(Source records)
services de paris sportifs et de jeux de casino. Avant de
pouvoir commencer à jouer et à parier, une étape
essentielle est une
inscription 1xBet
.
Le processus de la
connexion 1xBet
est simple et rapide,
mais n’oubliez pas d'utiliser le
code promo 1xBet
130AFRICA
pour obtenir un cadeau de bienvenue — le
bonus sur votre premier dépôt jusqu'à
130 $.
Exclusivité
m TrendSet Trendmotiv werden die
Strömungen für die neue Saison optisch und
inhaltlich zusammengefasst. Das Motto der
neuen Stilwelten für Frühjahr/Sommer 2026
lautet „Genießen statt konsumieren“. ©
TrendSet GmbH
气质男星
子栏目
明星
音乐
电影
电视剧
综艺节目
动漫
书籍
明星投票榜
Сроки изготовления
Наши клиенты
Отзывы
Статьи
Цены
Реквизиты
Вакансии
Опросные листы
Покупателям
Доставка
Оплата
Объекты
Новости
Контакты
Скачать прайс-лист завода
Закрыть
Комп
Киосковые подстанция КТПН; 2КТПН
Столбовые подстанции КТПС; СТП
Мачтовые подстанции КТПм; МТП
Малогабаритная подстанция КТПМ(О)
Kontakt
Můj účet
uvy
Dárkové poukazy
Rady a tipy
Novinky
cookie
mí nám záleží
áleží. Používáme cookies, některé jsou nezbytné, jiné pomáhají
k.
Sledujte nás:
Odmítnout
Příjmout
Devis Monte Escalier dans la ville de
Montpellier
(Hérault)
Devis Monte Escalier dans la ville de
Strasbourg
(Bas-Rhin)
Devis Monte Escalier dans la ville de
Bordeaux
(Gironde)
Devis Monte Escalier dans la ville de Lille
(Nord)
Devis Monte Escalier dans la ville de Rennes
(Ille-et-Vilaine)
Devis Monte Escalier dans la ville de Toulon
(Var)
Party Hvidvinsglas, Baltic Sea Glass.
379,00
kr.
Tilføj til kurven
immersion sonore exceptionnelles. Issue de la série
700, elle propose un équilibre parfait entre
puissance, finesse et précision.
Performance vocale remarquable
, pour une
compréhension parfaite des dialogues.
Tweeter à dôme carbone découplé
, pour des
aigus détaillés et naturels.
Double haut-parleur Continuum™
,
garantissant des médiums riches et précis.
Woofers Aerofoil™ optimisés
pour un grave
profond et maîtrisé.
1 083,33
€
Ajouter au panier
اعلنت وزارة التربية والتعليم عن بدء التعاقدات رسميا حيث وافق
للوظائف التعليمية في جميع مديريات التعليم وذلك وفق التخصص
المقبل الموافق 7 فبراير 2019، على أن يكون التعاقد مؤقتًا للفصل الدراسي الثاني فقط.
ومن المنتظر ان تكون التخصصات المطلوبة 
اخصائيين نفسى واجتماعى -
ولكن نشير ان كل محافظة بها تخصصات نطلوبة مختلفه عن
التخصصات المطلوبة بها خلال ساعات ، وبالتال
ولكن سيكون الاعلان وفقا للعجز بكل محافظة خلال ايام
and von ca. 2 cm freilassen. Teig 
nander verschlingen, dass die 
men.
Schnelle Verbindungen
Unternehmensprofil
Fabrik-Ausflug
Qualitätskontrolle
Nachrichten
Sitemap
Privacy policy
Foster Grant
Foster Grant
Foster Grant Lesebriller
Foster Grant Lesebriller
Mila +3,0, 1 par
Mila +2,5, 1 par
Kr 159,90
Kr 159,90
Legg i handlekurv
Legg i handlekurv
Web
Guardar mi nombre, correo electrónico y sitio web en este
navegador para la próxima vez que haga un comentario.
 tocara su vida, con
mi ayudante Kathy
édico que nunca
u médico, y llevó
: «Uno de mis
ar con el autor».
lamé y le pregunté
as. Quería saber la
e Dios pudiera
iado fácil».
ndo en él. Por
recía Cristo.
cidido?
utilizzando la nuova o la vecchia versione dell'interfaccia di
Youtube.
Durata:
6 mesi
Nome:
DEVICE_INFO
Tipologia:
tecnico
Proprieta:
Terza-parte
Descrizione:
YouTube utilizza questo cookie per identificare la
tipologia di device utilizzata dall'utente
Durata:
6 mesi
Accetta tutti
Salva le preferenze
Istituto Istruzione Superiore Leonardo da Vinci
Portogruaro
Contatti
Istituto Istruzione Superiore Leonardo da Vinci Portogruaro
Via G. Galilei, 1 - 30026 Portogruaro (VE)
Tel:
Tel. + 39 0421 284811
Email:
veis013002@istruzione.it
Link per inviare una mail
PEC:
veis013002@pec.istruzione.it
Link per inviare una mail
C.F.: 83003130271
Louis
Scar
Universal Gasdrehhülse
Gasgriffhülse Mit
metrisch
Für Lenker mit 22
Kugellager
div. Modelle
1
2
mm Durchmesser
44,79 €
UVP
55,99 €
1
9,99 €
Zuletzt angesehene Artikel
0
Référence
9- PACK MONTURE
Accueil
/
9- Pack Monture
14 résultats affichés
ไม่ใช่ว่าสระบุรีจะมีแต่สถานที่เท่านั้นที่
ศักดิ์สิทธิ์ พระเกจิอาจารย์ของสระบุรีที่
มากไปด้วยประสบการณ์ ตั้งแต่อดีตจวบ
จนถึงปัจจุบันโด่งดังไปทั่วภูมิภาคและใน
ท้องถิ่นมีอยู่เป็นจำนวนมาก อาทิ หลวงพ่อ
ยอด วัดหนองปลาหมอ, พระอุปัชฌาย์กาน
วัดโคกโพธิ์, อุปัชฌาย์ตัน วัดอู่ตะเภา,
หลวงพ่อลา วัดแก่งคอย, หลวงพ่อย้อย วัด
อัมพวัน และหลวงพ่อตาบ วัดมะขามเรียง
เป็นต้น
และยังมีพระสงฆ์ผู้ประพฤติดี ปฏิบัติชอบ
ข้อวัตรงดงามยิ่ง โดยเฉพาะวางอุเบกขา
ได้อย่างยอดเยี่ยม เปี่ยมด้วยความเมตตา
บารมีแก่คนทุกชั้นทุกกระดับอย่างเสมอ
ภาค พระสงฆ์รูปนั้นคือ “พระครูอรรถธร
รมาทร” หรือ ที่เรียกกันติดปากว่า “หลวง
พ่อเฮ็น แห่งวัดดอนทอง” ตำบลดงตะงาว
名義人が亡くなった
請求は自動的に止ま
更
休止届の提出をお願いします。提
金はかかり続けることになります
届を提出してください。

* Brief *
Please set down all of the records exactly.

* The completed task *
services de paris sportifs et de jeux de casino. Avant de
pouvoir commencer à jouer et à parier, une étape
essentielle est une
inscription 1xBet
.
Le processus de la
connexion 1xBet
est simple et rapide,
mais n’oubliez pas d'utiliser le
code promo 1xBet
130AFRICA
pour obtenir un cadeau de bienvenue — le
bonus sur votre premier dépôt jusqu'à
130 $.
Exclusivité
m TrendSet Trendmotiv werden die
Strömungen für die neue Saison optisch und
inhaltlich zusammengefasst. Das Motto der
neuen Stilwelten für Frühjahr/Sommer 2026
lautet „Genießen statt konsumieren“. ©
TrendSet GmbH
气质男星
子栏目
明星
音乐
电影
电视剧
综艺节目
动漫
书籍
明星投票榜
Сроки изготовления
Наши клиенты
Отзывы
Статьи
Цены
Реквизиты
Вакансии
Опросные листы
Покупателям
Доставка
Оплата
Объекты
Новости
Контакты
Скачать прайс-лист завода
Закрыть
Комп
Киосковые подстанция КТПН; 2КТПН
Столбовые подстанции КТПС; СТП
Мачтовые подстанции КТПм; МТП
Малогабаритная подстанция КТПМ(О)
Kontakt
Můj účet
uvy
Dárkové poukazy
Rady a tipy
Novinky
cookie
mí nám záleží
áleží. Používáme cookies, některé jsou nezbytné, jiné pomáhají
k.
Sledujte nás:
Odmítnout
Příjmout
Devis Monte Escalier dans la ville de
Montpellier
(Hérault)
Devis Monte Escalier dans la ville de
Strasbourg
(Bas-Rhin)
Devis Monte Escalier dans la ville de
Bordeaux
(Gironde)
Devis Monte Escalier dans la ville de Lille
(Nord)
Devis Monte Escalier dans la ville de Rennes
(Ille-et-Vilaine)
Devis Monte Escalier dans la ville de Toulon
(Var)
Party Hvidvinsglas, Baltic Sea Glass.
379,00
kr.
Tilføj til kurven
immersion sonore exceptionnelles. Issue de la série
700, elle propose un équilibre parfait entre
puissance, finesse et précision.
Performance vocale remarquable
, pour une
compréhension parfaite des dialogues.
Tweeter à dôme carbone découplé
, pour des
aigus détaillés et naturels.
Double haut-parleur Continuum™
,
garantissant des médiums riches et précis.
Woofers Aerofoil™ optimisés
pour un grave
profond et maîtrisé.
1 083,33
€
Ajouter au panier
اعلنت وزارة التربية والتعليم عن بدء التعاقدات رسميا حيث وافق
للوظائف التعليمية في جميع مديريات التعليم وذلك وفق التخصص
المقبل الموافق 7 فبراير 2019، على أن يكون التعاقد مؤقتًا للفصل الدراسي الثاني فقط.
ومن المنتظر ان تكون التخصصات المطلوبة 
اخصائيين نفسى واجتماعى -
ولكن نشير ان كل محافظة بها تخصصات نطلوبة مختلفه عن
التخصصات المطلوبة بها خلال ساعات ، وبالتال
ولكن سيكون الاعلان وفقا للعجز بكل محافظة خلال ايام
and von ca. 2 cm freilassen. Teig 
nander verschlingen, dass die 
men.
Schnelle Verbindungen
Unternehmensprofil
Fabrik-Ausflug
Qualitätskontrolle
Nachrichten
Sitemap
Privacy policy
Foster Grant
Foster Grant
Foster Grant Lesebriller
Foster Grant Lesebriller
Mila +3,0, 1 par
Mila +2,5, 1 par
Kr 159,90
Kr 159,90
Legg i handlekurv
Legg i handlekurv
Web
Guardar mi nombre, correo electrónico y sitio web en este
navegador para la próxima vez que haga un comentario.
 tocara su vida, con
mi ayudante Kathy
édico que nunca
u médico, y llevó
: «Uno de mis
ar con el autor».
lamé y le pregunté
as. Quería saber la
e Dios pudiera
iado fácil».
ndo en él. Por
recía Cristo.
cidido?
utilizzando la nuova o la vecchia versione dell'interfaccia di
Youtube.
Durata:
6 mesi
Nome:
DEVICE_INFO
Tipologia:
tecnico
Proprieta:
Terza-parte
Descrizione:
YouTube utilizza questo cookie per identificare la
tipologia di device utilizzata dall'utente
Durata:
6 mesi
Accetta tutti
Salva le preferenze
Istituto Istruzione Superiore Leonardo da Vinci
Portogruaro
Contatti
Istituto Istruzione Superiore Leonardo da Vinci Portogruaro
Via G. Galilei, 1 - 30026 Portogruaro (VE)
Tel:
Tel. + 39 0421 284811
Email:
veis013002@istruzione.it
Link per inviare una mail
PEC:
veis013002@pec.istruzione.it
Link per inviare una mail
C.F.: 83003130271
Louis
Scar
Universal Gasdrehhülse
Gasgriffhülse Mit
metrisch
Für Lenker mit 22
Kugellager
div. Modelle
1
2
mm Durchmesser
44,79 €
UVP
55,99 €
1
9,99 €
Zuletzt angesehene Artikel
0
Référence
9- PACK MONTURE
Accueil
/
9- Pack Monture
14 résultats affichés
ไม่ใช่ว่าสระบุรีจะมีแต่สถานที่เท่านั้นที่
ศักดิ์สิทธิ์ พระเกจิอาจารย์ของสระบุรีที่
มากไปด้วยประสบการณ์ ตั้งแต่อดีตจวบ
จนถึงปัจจุบันโด่งดังไปทั่วภูมิภาคและใน
ท้องถิ่นมีอยู่เป็นจำนวนมาก อาทิ หลวงพ่อ
ยอด วัดหนองปลาหมอ, พระอุปัชฌาย์กาน
วัดโคกโพธิ์, อุปัชฌาย์ตัน วัดอู่ตะเภา,
หลวงพ่อลา วัดแก่งคอย, หลวงพ่อย้อย วัด
อัมพวัน และหลวงพ่อตาบ วัดมะขามเรียง
เป็นต้น
และยังมีพระสงฆ์ผู้ประพฤติดี ปฏิบัติชอบ
ข้อวัตรงดงามยิ่ง โดยเฉพาะวางอุเบกขา
ได้อย่างยอดเยี่ยม เปี่ยมด้วยความเมตตา
บารมีแก่คนทุกชั้นทุกกระดับอย่างเสมอ
ภาค พระสงฆ์รูปนั้นคือ “พระครูอรรถธร
รมาทร” หรือ ที่เรียกกันติดปากว่า “หลวง
พ่อเฮ็น แห่งวัดดอนทอง” ตำบลดงตะงาว
名義人が亡くなった
請求は自動的に止ま
更
休止届の提出をお願いします。提
金はかかり続けることになります
届を提出してください。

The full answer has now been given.